SÃO PAULO, 15 Mai (Reuters) – Veja como fecharam nesta
terça-feira mercados financeiros no Brasil, Estados Unidos e
Europa, além das movimentações nas cotações de petróleo, soja e
açúcar.

BOVESPA- Índice recua com exterior, mas Petrobras renova
máximas desde 2010 e atenua perda
O cenário externo desfavorável a ativos de risco pesou sobre
a bolsa paulista nesta terça-feira, mas o avanço das ações da
Petrobras atenuou a pressão sobre o principal índice da B3.
O Ibovespa caiu 0,12 por cento, a 85.130 pontos.
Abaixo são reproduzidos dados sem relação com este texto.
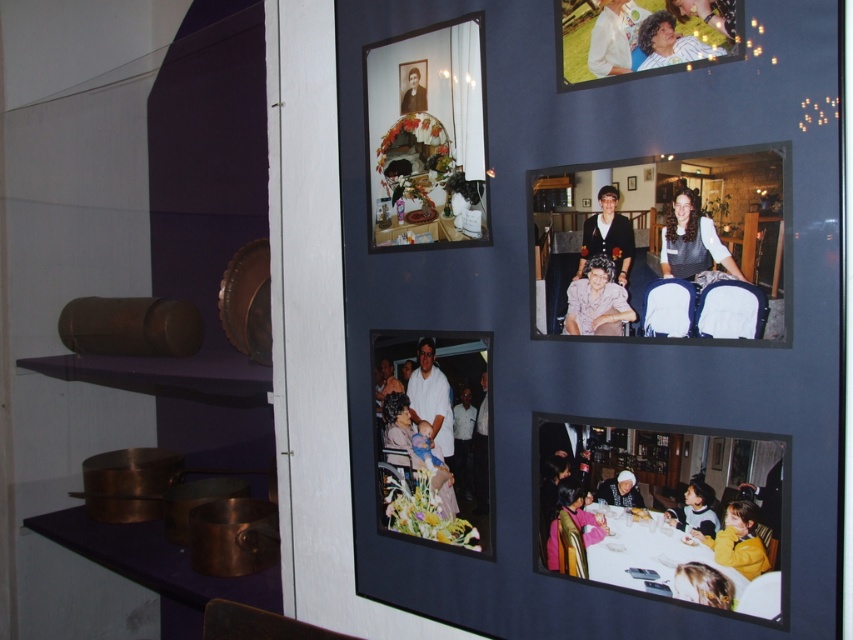 Question: Which point appears farthest from the camera in this image?

Choices:
 (A) (664, 433)
 (B) (689, 4)
 (C) (656, 60)
 (D) (618, 42)

Answer: (D)

Question: Is matte pink shirt at center further to the viewer compared to matte black hair at lower center?

Choices:
 (A) yes
 (B) no

Answer: (B)

Question: Which of the following is the closest to the observer?

Choices:
 (A) light brown hair at lower right
 (B) white glossy table at lower right
 (C) white cotton shirt at center

Answer: (B)

Question: Which is farther from the matte black photo frame at center?

Choices:
 (A) matte black dress at center
 (B) matte black portrait at upper left
 (C) light brown hair at lower right

Answer: (B)

Question: Can you confirm if matte pink shirt at center is positioned to the left of white cotton shirt at center?

Choices:
 (A) no
 (B) yes

Answer: (A)

Question: Does matte plastic photo frame at upper center lie behind matte pink shirt at center?

Choices:
 (A) yes
 (B) no

Answer: (B) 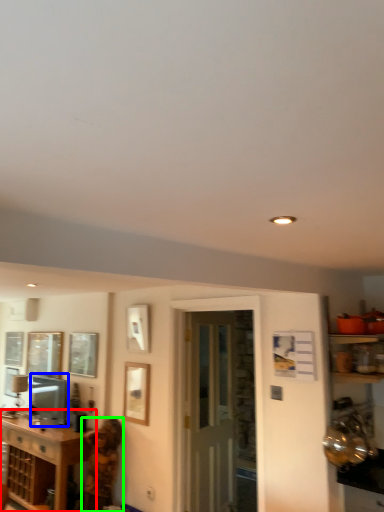 Question: Which object is positioned closest to cabinetry (highlighted by a red box)? Select from appliance (highlighted by a blue box) and person (highlighted by a green box).

Choices:
 (A) appliance
 (B) person

Answer: (B)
O
volume financeiro do pregão somou 13,965 bilhões de reais.

Tesouro Direto Taxa Zero 300×250

CÂMBIO- Dólar segue exterior, tem terceira alta seguida e
fecha a R$3,66
O dólar subiu pela terceira sessão consecutiva e chegou a
encostar no patamar de 3,70 reais nesta terça-feira,
acompanhando o cenário externo, onde cresceram os temores de que
os juros nos Estados Unidos podem subir mais do que o esperado
neste ano, o que afetaria o fluxo global de capitais.
O dólar avançou 0,90 por cento, a 3,6608 reais na venda,
renovando maior patamar de fechamento desde 7 de abril de 2016,
quando terminou a 3,6937 reais. Nestes três pregões, a moeda
norte-americana ficou 3,22 por cento mais cara ante o real.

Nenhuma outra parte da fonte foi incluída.